» Problem requirements:
Return the entries below verbatim. Pictures stay out.

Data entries
▼▼▼

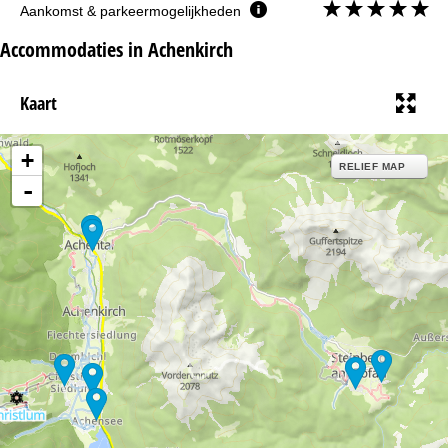
Aankomst & parkeermogelijkheden
Accommodaties in Achenkirch
Kaart
+
RELIEF MAP
-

▲▲▲

» Problem solution:
Aankomst & parkeermogelijkheden
Accommodaties in Achenkirch
Kaart
+
RELIEF MAP
-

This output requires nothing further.